Day 4: July 4, 2006
Happy 230th



I determined that the currently reported location of the wayward Madonna was only about twenty minutes away so spent part of the morning visiting her. Clearly this is not a permanent setting so I guess my memory of any such change was 100% imaginary. I took advantage of this uncommon opportunity to pose with the lady.

I knew that the parade would be on Constitution Avenue and saw that the Metro station at the Navy Memorial, the one I had used yesterday, was as close as any. Amazingly, when I walked from the station to Constitution, I was only one block and thirty minutes from the parade start. There was time for a local news gal to do a brief spot and for me to get a bottle of water then...

...the show was on.

The parade lasted nearly an hour and had something for just about everybody.

Closing out the parade was a group of Hare Krishas making sure every one was in a pleasant mood.

If I wanted to be around for the fireworks, I needed to while away several hours and I was certainly in the right place for that. Not only was the Smithsonian all around me, the scheduled closing time for the museums was extended and ranged as late as 8:30. The Natural History Museum was on my list and it was right across the street. The first choice sure was easy.

I know there's an insect display in here (I saw signs for it.) but I like the big stuff.

Then it was next door to the American History Museum. I got pictures of Washington's sword and Dad's Jeep. Well, that might not really be Dad's Jeep but it looks just like it. The last two pictures are from the America on the Move exhibit which was almost new when I was here in 2004. The section of Route 66 pavement is still there but the spotlight that projected a 66 shield on its surface is burned out (or turned off) and most people walk over it without a hint of its origin. At least the Hamon's sign is still burning.

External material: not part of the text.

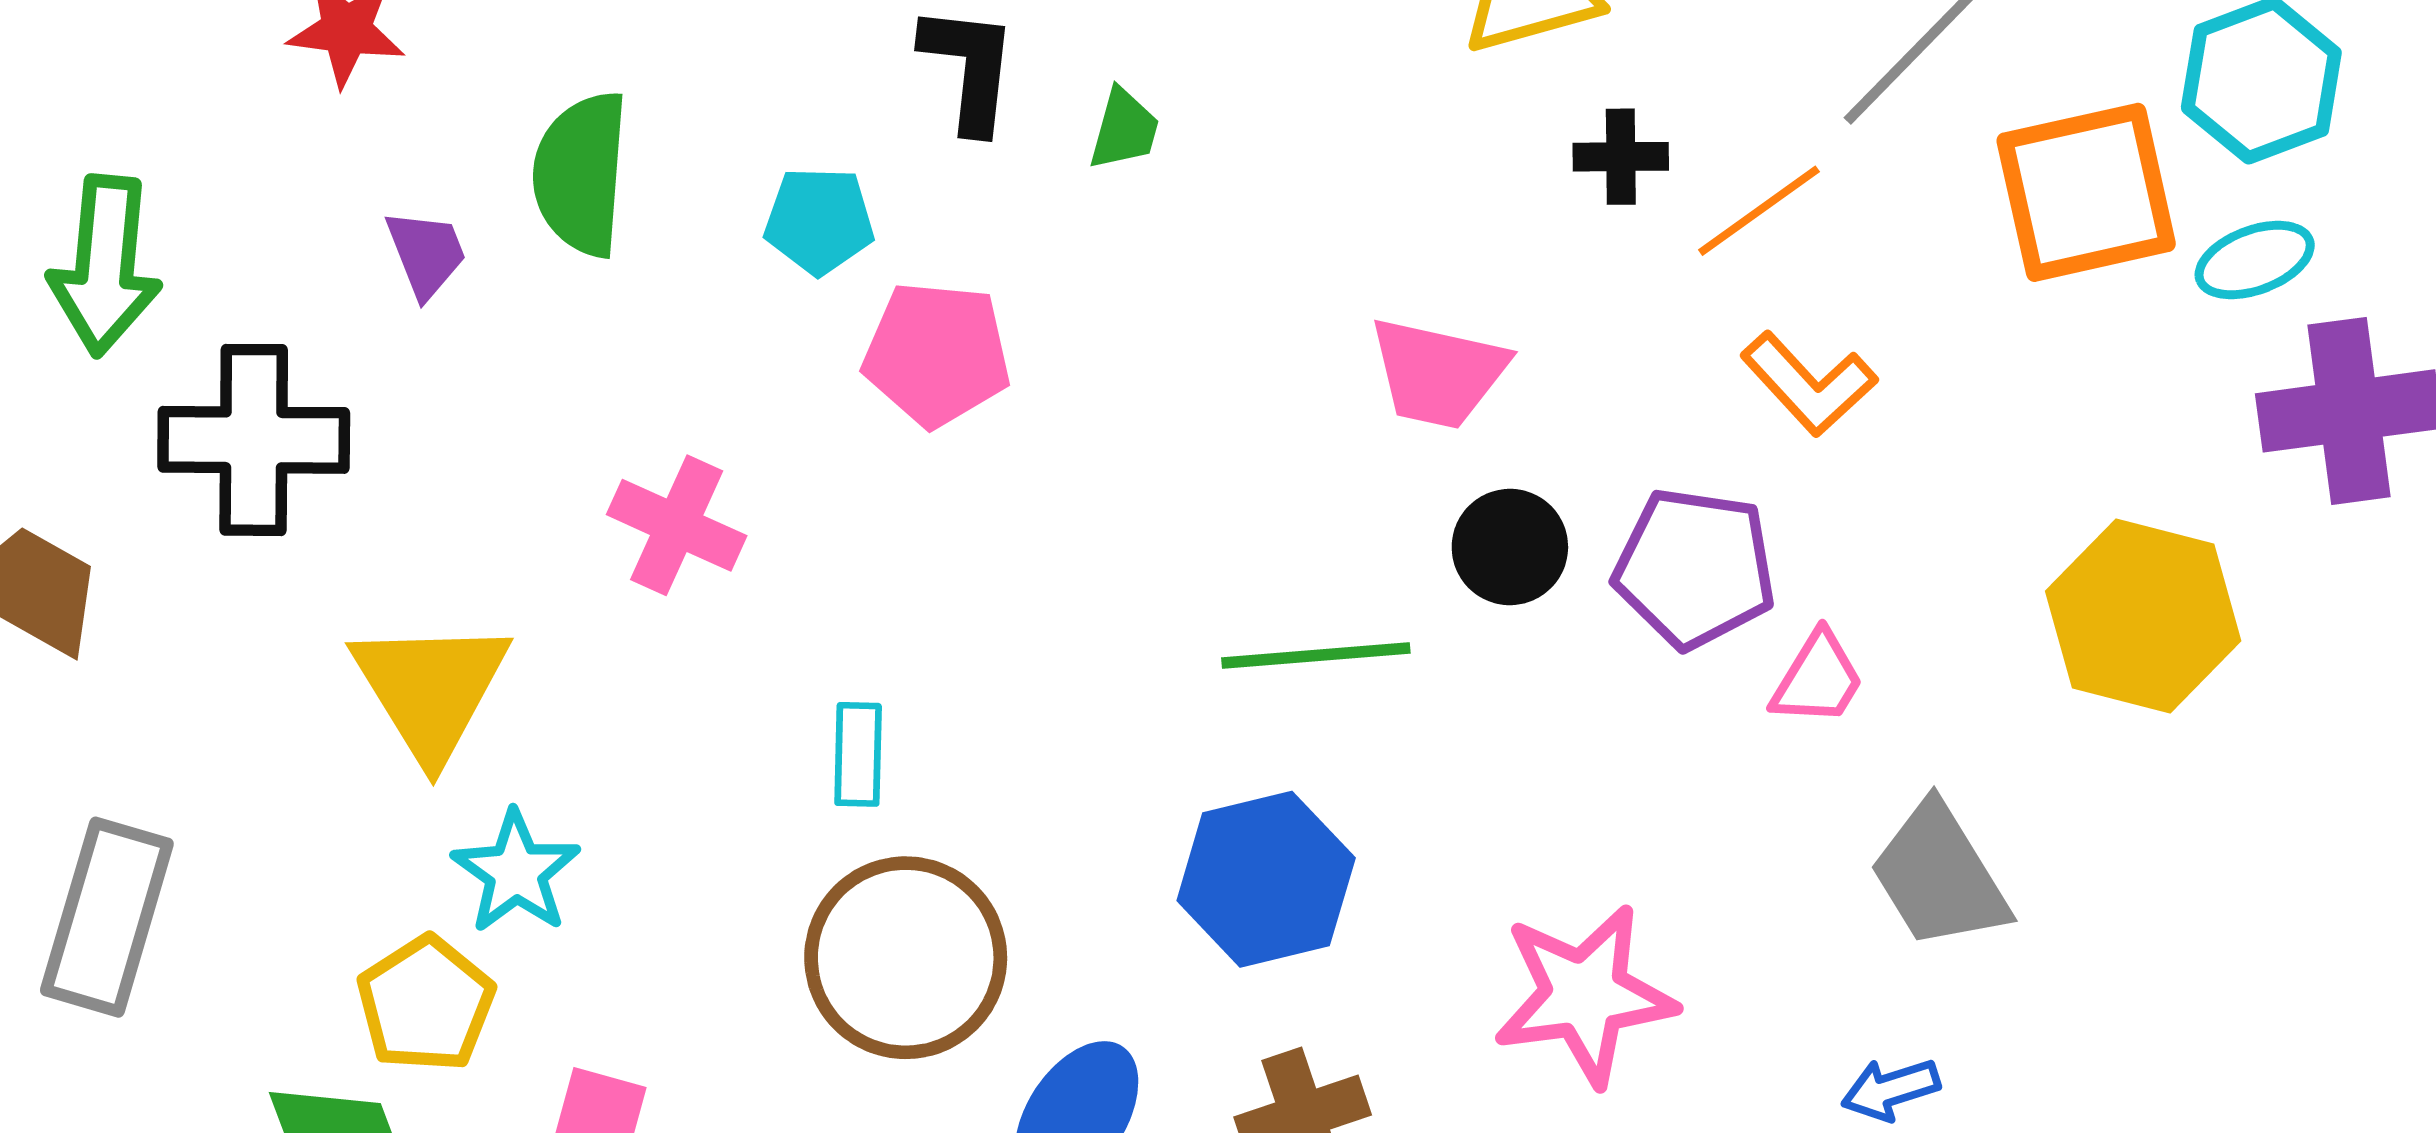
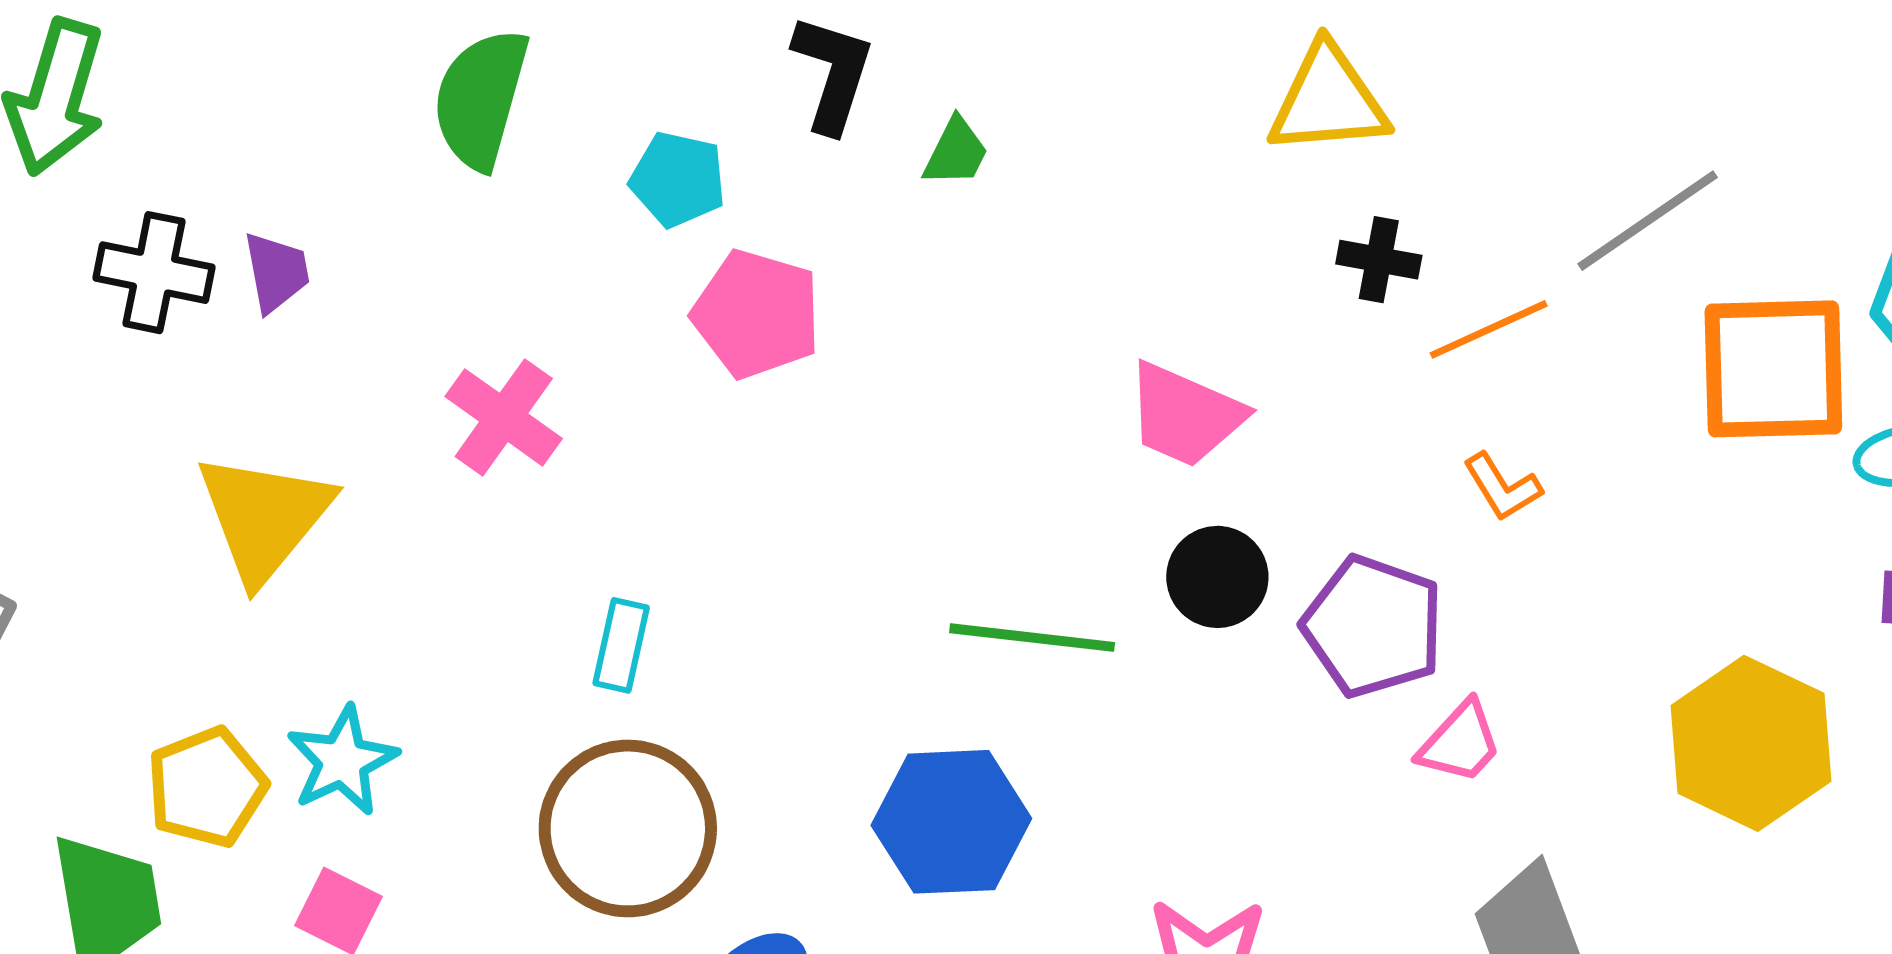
purple trapezoid: (426, 254) -> (276, 272), moved
orange L-shape: (1809, 384) -> (1502, 487), size x0.7
black cross: (254, 440) -> (154, 273), size x0.7
cyan star: (516, 872) -> (342, 761), moved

In its defense, the American History Museum is getting set for a major overhaul. The whole thing will close down after Labor Day and won't reopen until the summer of 2008. Some areas are already closed so I probably shouldn't complain about one light bulb.

The museums were filled with people and, as time went on, they became filled with tired people. Then it started raining and they became overfilled with tired people. The American History Museum started to look like an airport during a blizzard two days before Christmas. When the rain stopped, officials made a defensive move and declared the museums closed. Probably a good decision in the long run but it did mess up my plans for the rest of the day.

Fences divided the area into several sections and a security check was required for entry. Long lines were forming but the mall area never did get all that crowded. Maybe the rains kept the crowd down. At least one fellow was hoping for more rain as he stood ready to sell umbrellas. The Hare Krishna continued to accentuate the positive and had people dancing in the grass. But it is amazing just how boring and, eventually irritating, three words can become no matter how many variations of sequence or rhythm are applied. The last picture is of the back of the stage where the concert MCed by Jason Alexander took place. I could sort of hear it and hung around for a few songs before heading toward the Washington Monument.

The fireworks in DC were nothing special. I've been to plenty of Cincinnati/WEBN Labor Day celebrations and I used to live in bottle rocket range of Rozzi's factory so I suppose my firework standards are pretty high. But I doubt that many would hold up the actual bursting bombs and glaring red rockets as the ultimate in pyrotechnics. But the location! The location was the thing. Watching a rocket's red, blue, or white glare light up the Washington Monument IS something special.

The crowd was large, the trains were packed, and I was pretty much worn out by the time I got to the motel but there was a smile on my face. That was one really nice birthday party.